The statistical procedure for controlling depends on the level of measurement of the variables involved. Suppose your bivariate table was a crosstabs and your control variable was ordinal or nominal with just a few values. Then you just set up new crosstabs, one for each value of the control variable. Then you look at the relationship in each control table and compare it to the original bivariate table, as just noted in the previous paragraph. A few examples we do in class should make this clear.
On the other hand, if the control variable is intervel or ratio level, the statistics are much more complex. At this level, I would advise that you reduce it to an ordinal variable (use MicroCase to collapse it into groups) with no more than about three groups (e.g. young, middle, and old age). Then produce your control tables, and again, compare each one to the original bivariate table.
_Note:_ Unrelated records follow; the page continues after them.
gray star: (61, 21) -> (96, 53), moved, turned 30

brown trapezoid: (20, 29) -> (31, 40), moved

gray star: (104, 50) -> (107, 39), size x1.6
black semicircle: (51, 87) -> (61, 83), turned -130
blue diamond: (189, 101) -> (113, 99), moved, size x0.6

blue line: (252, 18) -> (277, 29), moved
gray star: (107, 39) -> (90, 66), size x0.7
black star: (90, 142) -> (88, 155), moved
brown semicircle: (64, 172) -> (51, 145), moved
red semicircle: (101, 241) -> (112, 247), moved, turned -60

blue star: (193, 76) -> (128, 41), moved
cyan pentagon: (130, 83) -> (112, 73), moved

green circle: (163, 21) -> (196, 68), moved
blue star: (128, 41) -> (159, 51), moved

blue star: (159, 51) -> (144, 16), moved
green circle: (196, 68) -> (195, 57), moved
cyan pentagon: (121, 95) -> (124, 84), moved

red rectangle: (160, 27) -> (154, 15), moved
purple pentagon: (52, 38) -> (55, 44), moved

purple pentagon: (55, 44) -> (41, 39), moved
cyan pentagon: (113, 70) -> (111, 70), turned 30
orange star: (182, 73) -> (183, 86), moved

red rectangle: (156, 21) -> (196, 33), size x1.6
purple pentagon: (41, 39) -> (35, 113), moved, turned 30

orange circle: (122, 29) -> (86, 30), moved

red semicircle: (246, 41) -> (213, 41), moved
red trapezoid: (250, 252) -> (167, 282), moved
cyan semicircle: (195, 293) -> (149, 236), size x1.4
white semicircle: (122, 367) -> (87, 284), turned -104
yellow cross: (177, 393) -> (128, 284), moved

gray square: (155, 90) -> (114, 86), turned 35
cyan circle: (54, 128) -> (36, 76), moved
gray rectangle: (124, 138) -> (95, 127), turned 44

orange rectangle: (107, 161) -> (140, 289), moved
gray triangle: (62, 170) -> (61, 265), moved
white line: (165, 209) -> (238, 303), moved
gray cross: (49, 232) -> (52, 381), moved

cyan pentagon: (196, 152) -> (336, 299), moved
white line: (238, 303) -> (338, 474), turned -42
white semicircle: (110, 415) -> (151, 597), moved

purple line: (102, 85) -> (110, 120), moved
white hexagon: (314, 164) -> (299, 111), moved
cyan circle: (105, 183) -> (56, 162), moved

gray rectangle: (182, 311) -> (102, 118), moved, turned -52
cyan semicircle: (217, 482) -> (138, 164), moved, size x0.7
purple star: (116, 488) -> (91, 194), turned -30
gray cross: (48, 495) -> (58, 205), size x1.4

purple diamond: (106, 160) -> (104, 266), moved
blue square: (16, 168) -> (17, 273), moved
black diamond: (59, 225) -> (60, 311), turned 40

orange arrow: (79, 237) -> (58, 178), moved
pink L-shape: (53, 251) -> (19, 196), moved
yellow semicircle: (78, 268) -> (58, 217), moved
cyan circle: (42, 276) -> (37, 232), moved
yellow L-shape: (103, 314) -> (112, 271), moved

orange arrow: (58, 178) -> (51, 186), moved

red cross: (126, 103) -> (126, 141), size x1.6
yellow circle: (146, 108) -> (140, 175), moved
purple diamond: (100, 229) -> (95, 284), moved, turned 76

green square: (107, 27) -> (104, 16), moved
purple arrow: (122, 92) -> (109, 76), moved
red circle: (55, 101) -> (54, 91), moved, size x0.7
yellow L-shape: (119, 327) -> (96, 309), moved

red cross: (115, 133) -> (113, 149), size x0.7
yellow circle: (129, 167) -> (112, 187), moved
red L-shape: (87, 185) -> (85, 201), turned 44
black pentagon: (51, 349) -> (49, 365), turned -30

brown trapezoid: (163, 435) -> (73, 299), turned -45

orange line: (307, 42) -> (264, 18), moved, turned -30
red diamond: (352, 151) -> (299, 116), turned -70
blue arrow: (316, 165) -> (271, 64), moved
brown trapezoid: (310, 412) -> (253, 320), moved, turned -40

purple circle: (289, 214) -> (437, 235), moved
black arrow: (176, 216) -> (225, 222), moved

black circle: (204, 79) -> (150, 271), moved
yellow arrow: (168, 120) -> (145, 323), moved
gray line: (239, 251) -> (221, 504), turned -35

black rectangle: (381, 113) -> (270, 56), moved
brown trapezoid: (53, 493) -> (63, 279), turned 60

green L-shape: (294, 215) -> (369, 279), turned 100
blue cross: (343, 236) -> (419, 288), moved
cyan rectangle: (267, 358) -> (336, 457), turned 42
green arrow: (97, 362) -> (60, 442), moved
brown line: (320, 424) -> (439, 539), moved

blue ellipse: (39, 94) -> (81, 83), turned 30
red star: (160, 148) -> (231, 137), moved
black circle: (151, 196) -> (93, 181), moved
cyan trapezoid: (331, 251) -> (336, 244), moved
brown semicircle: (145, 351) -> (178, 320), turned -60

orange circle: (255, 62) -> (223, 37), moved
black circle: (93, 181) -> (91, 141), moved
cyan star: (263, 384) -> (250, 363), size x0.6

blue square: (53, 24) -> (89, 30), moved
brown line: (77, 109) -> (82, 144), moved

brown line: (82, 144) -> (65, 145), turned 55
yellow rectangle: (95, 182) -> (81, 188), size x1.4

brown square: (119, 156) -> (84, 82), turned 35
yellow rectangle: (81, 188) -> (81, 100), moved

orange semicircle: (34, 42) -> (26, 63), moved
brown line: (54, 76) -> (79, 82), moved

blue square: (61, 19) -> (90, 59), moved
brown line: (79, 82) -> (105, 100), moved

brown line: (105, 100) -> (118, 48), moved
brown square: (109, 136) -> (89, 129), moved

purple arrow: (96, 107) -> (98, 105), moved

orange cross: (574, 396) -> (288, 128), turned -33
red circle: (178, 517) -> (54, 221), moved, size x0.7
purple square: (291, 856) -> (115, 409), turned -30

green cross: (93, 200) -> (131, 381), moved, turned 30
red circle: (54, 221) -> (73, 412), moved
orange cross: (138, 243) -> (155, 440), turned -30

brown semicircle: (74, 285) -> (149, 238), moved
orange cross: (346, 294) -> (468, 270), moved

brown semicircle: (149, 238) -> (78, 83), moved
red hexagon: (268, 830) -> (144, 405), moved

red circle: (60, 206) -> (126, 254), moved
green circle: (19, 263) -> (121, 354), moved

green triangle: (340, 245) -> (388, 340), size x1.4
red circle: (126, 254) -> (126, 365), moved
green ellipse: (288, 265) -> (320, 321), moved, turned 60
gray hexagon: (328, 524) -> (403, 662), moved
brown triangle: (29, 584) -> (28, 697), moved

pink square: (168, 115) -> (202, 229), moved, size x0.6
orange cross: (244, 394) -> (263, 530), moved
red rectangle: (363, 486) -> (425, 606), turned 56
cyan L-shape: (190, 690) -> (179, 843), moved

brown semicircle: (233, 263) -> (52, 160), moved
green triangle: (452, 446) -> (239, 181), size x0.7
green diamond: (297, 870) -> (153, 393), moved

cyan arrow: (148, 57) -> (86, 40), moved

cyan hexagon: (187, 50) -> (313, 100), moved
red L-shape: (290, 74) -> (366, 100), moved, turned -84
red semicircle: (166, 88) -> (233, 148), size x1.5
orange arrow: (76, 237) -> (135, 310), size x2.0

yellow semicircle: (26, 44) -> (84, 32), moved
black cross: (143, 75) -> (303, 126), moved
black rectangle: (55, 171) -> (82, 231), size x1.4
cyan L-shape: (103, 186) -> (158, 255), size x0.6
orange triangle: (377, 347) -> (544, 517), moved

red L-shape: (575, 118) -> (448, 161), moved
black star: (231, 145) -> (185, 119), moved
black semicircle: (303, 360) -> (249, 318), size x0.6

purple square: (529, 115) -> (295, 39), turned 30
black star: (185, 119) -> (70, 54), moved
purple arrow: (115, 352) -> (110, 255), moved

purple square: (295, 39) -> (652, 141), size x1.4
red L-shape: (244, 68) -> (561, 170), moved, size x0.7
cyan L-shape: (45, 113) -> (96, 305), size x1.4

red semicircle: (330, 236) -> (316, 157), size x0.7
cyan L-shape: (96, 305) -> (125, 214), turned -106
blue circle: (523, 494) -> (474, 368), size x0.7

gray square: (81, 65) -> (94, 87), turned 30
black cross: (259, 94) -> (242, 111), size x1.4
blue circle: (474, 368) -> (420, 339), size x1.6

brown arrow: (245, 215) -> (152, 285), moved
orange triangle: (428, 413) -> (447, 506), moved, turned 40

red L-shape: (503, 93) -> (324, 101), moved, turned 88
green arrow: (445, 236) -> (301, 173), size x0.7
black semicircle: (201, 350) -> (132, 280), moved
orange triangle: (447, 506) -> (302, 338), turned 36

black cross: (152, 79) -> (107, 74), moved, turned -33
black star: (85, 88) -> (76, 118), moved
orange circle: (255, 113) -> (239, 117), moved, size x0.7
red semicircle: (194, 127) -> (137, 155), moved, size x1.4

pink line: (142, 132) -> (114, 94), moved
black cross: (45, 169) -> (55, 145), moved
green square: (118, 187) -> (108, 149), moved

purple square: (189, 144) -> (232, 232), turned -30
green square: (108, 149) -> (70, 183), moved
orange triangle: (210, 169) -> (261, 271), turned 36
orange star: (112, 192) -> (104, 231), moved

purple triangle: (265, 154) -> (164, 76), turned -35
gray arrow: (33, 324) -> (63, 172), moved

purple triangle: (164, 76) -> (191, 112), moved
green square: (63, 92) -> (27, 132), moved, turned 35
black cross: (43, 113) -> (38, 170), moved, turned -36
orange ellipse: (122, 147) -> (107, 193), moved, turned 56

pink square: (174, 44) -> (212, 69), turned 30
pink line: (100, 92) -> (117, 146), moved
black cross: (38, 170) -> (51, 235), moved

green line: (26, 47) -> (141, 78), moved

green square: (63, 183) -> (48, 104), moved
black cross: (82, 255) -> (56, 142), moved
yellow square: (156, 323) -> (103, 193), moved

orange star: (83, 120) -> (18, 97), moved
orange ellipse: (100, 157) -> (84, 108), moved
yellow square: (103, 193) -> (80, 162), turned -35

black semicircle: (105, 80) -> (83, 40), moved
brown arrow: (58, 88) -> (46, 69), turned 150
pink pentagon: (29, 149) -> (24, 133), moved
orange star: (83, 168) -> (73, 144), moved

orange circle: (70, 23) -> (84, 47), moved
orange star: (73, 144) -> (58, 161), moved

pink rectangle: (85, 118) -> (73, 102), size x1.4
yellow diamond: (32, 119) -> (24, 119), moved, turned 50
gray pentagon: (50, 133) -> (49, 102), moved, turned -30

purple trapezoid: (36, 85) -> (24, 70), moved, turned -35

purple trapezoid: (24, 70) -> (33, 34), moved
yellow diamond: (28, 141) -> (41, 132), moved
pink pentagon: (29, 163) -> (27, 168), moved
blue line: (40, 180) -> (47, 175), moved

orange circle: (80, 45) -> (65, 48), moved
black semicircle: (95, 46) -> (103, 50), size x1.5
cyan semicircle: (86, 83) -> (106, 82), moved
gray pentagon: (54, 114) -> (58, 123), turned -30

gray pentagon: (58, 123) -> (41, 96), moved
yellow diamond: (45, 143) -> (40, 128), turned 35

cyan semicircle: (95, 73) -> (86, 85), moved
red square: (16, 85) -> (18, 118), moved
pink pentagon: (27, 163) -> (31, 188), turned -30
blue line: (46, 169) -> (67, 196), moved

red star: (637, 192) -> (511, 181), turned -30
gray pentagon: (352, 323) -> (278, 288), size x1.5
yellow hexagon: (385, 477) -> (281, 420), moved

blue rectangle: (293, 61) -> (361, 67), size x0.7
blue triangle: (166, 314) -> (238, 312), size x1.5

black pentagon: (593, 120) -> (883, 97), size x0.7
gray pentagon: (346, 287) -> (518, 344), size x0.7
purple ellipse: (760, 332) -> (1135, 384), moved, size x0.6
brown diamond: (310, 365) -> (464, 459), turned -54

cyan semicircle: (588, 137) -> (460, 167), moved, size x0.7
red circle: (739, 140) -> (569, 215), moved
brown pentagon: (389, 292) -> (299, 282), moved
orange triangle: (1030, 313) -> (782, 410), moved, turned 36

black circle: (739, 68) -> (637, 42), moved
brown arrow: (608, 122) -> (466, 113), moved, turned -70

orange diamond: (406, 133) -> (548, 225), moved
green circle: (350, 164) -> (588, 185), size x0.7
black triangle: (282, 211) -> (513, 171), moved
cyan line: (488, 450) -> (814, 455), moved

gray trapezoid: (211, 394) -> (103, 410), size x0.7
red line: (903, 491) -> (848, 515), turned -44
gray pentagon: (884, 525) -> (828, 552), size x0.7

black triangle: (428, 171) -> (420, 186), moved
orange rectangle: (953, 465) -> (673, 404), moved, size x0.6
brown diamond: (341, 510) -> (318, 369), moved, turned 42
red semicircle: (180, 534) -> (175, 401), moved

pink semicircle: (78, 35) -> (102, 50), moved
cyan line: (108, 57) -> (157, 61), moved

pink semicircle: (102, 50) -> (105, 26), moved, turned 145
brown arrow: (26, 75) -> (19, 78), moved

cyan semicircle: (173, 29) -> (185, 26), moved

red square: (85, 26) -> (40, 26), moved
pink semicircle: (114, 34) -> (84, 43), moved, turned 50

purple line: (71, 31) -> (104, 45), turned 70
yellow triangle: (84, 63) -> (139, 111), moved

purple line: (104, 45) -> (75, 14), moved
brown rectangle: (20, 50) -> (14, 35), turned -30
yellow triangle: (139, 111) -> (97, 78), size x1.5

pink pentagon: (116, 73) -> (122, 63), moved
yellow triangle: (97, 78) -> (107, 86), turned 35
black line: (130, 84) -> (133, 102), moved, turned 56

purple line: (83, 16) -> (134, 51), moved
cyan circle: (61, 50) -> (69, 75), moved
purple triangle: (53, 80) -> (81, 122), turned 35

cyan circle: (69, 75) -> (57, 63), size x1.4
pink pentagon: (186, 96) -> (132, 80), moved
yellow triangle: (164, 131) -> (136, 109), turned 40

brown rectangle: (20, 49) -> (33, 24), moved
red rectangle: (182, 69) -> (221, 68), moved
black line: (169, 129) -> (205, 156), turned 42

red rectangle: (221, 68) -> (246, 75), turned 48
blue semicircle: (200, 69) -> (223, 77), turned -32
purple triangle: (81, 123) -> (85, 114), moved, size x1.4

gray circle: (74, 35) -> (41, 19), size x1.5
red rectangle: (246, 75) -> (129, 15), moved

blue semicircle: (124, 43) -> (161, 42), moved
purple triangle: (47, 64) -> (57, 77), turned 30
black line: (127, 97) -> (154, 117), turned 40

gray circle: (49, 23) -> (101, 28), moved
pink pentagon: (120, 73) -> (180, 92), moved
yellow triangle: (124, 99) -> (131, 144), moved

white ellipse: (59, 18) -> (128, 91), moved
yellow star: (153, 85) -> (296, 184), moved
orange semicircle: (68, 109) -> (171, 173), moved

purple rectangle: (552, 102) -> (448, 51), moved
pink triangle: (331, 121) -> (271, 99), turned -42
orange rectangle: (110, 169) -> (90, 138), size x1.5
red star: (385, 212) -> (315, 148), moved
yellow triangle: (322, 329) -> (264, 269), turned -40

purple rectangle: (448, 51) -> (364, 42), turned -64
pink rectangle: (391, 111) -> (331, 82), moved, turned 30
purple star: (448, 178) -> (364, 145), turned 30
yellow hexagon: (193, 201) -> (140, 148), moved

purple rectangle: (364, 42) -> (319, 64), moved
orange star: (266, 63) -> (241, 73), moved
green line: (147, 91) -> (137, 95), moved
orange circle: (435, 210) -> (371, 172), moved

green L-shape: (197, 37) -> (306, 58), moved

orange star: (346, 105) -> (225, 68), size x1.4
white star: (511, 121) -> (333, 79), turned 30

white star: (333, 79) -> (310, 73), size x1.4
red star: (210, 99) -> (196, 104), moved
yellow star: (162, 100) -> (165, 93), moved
If you had to do a test other than crosstabs for the bivariate relationship because the independent and dependent variables were ordinal with many categories or interval variables, then you simple redo whatever tests you did (scatterplot with regression or analysis of variance in most cases) for each value of the control variable. Again, you just compare each controlled relationship with the original bivariate relationship.
You will get some practice for this in exercises we do in class. And of course, I expect you to do this in your research project, using whatever variables we have measured that are theoretically relevant. Of course, were you doing a project from scratch, you would need to anticipate what control variables you would need (based on theory) before you planned the survey and measure as many of them as you could.
I have created a table to help you keep track of how to compare bivariate and control tables to see what the impact of the control variable has on the bivariate relationship. Here it is along with instructions on how to use it. We will use it in class exercises in class.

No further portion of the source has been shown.